DATASET ENTRIES:
....................

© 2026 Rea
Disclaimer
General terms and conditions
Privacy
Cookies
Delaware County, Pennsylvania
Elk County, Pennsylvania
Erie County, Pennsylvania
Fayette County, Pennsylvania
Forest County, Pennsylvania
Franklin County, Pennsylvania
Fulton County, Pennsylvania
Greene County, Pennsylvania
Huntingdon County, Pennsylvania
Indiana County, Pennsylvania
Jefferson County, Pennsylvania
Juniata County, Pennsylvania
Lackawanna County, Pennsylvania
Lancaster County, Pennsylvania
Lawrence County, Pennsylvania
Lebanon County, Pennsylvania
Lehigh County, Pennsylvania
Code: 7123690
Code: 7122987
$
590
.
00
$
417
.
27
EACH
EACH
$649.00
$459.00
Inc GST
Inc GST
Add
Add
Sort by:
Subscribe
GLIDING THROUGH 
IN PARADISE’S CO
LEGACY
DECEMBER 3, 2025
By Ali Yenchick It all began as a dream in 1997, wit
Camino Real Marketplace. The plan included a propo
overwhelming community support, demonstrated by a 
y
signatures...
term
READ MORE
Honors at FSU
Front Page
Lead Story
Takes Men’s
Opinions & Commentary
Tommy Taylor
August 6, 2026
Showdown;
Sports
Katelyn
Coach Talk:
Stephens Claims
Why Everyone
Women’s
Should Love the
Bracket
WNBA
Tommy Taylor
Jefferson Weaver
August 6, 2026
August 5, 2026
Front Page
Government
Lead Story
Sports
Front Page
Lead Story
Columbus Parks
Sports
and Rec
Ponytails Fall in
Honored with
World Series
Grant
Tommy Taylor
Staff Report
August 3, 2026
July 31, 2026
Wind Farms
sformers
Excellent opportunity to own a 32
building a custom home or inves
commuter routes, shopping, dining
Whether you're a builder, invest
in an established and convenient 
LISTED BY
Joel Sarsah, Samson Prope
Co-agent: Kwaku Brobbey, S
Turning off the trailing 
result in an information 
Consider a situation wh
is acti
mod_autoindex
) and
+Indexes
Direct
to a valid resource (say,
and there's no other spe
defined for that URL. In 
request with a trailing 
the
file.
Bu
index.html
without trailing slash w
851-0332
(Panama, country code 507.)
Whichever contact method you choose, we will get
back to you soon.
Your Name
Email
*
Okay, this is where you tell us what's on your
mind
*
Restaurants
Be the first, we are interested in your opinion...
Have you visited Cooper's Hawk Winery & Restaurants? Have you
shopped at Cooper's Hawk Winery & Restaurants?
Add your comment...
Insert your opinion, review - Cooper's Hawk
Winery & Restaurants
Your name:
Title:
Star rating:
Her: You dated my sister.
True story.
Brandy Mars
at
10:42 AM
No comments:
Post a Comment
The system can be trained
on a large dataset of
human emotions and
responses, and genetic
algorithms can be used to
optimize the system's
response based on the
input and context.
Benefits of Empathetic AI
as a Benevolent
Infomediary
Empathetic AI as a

....................

All lines from the line containing "building a custom home or inves" through the end of the listing above are to be duplicated exactly; include both ends and nothing further.

building a custom home or inves
commuter routes, shopping, dining
Whether you're a builder, invest
in an established and convenient 
LISTED BY
Joel Sarsah, Samson Prope
Co-agent: Kwaku Brobbey, S
Turning off the trailing 
result in an information 
Consider a situation wh
is acti
mod_autoindex
) and
+Indexes
Direct
to a valid resource (say,
and there's no other spe
defined for that URL. In 
request with a trailing 
the
file.
Bu
index.html
without trailing slash w
851-0332
(Panama, country code 507.)
Whichever contact method you choose, we will get
back to you soon.
Your Name
Email
*
Okay, this is where you tell us what's on your
mind
*
Restaurants
Be the first, we are interested in your opinion...
Have you visited Cooper's Hawk Winery & Restaurants? Have you
shopped at Cooper's Hawk Winery & Restaurants?
Add your comment...
Insert your opinion, review - Cooper's Hawk
Winery & Restaurants
Your name:
Title:
Star rating:
Her: You dated my sister.
True story.
Brandy Mars
at
10:42 AM
No comments:
Post a Comment
The system can be trained
on a large dataset of
human emotions and
responses, and genetic
algorithms can be used to
optimize the system's
response based on the
input and context.
Benefits of Empathetic AI
as a Benevolent
Infomediary
Empathetic AI as a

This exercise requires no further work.